I think Kolibri stands out to me most clearly on this because in communications from the block warden regarding Ariane there is emphasis put on how it is unacceptable and suspicious that she should be so interested and invested in art and literature that does not serve the purpose of furthering the goals of the nation. But we know that Kolibris themselves are bookworms, Adlers are fiends for stimulating experiences, and both get miserable FAST when deprived of art and puzzles and entertainment and hobbies. Y'know, just like anyone. Far be it from being a paragon of The Nation only interested in productive labor, we are reminded that the block warden, too, hates this shitty town and wants to transfer but is denied. They're hypocrites, but not monsters, nor brainwashed puppets of the state.
The monstrousness at play is not contained within any particular subset of evil individuals, or even an inherent universal force of evil contained in the broad notion of The Nation. There is no cosmic evil force that makes them all do these things to each other. The monstrousness is within the social systems, the mechanisms of how authority perpetuates on a structural procedural level, held in place by fear and tangible threats of violence, each link in the chain restraining the next through those threats out of fear that if they don't, then they'll be next. Regardless how many, if any, of those people in this chain are true dogmatic hardliners, they must act as such because failing to do so opens them up to danger.

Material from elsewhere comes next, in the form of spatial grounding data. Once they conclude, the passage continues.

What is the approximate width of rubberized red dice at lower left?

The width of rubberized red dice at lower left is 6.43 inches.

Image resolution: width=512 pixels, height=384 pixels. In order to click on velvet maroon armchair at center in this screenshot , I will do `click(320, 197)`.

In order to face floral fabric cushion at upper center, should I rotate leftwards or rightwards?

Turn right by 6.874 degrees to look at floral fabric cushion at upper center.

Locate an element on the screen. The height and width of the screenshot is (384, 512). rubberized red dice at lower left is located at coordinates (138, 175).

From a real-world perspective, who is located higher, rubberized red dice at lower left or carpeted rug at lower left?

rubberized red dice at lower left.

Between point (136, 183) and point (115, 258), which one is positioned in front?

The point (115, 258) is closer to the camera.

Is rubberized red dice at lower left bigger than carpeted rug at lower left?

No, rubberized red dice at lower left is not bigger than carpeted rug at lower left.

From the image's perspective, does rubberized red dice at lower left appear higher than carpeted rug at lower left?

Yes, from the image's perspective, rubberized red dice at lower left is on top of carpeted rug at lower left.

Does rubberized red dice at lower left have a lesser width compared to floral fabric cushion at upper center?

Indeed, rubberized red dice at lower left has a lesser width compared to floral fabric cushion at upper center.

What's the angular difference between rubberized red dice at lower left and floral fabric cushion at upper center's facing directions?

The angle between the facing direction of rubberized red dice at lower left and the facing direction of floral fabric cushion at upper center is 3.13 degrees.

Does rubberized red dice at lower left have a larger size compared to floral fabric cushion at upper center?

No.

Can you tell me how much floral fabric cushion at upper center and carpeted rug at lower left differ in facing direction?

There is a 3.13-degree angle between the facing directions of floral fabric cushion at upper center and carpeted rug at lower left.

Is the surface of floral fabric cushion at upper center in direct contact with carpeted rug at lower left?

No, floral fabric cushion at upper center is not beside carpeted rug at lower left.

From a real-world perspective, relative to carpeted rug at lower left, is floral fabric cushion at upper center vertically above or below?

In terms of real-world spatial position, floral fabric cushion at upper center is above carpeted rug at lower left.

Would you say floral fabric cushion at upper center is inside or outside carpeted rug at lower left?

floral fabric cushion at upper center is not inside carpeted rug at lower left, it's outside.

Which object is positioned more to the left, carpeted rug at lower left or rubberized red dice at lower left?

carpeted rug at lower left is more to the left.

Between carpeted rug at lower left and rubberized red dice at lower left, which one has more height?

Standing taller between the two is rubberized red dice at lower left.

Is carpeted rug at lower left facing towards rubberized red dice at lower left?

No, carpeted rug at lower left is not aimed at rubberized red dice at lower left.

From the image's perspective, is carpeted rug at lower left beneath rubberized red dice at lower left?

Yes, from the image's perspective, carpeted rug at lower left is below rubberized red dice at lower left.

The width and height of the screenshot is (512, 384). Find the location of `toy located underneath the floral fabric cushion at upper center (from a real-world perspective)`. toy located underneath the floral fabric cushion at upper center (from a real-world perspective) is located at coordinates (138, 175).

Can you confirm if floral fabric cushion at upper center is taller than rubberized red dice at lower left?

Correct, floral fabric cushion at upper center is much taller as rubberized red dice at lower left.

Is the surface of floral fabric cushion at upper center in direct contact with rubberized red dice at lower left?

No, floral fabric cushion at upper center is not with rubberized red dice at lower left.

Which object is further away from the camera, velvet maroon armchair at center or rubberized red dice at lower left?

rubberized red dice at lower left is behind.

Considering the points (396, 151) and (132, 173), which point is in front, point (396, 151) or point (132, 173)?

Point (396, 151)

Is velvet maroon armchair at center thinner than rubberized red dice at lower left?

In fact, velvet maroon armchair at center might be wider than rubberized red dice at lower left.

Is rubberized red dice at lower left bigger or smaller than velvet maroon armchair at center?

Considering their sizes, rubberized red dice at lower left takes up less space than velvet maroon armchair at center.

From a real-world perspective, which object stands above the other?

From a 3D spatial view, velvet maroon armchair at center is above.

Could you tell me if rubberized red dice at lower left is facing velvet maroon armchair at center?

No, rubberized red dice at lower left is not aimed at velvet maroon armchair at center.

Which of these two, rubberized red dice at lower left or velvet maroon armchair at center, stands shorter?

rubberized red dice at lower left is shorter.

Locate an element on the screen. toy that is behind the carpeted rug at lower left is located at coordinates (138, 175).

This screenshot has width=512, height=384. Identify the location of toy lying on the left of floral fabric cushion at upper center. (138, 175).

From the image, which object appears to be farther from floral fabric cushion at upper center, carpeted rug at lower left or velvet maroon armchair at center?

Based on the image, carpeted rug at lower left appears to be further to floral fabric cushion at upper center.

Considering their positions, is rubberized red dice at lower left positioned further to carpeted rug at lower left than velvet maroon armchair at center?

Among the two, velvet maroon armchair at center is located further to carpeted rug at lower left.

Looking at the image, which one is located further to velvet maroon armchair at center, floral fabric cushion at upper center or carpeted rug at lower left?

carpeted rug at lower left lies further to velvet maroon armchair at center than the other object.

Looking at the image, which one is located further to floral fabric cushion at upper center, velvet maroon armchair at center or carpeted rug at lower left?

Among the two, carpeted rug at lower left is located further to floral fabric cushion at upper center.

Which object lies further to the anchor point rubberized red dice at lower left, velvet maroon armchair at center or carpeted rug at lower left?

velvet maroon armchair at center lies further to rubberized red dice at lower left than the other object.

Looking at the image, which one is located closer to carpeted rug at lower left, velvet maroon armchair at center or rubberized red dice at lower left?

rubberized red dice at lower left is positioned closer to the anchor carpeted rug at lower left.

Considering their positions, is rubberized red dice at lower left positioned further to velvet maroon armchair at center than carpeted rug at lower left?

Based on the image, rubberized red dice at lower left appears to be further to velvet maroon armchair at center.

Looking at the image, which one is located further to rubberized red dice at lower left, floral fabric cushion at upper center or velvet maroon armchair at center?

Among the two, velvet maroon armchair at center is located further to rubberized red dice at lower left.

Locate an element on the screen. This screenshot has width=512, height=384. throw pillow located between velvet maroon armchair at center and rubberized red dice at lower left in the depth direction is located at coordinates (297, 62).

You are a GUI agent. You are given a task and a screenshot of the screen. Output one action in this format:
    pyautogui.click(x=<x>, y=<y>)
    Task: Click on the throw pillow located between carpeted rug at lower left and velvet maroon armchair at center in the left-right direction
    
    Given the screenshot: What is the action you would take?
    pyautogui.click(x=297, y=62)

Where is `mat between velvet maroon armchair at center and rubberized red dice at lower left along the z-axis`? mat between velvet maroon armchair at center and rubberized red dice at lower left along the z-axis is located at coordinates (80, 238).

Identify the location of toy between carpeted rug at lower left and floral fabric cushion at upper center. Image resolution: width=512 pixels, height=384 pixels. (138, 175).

Here then I think of the quote that is so prominent, "Great holes secretly are digged where earth’s pores ought to suffice, and things have learnt to walk that ought to crawl", from Lovecraft's The Festival. This is not just a chilling abstract visual that conveniently evokes a mineshaft-- in Lovecraft's story, this line refers to worms which ate the decomposing bodies of wizards whose wretched souls had remained after death, complete with the terrible powers they gained through contracts with demons. Those worms inherited both their power, and also the evil. The Nation, despite having overthrown the Empire, is built on imperial technology, in particular Replikas and bioresonance. So too, then, we can imply that The Nation inherited with those things some of the monstrousness of The Empire as well. There is no end of history, nor clean break with the past, no matter how violently it may seem to be rejected. That which remains from the past--and something inevitably always does--creates the present.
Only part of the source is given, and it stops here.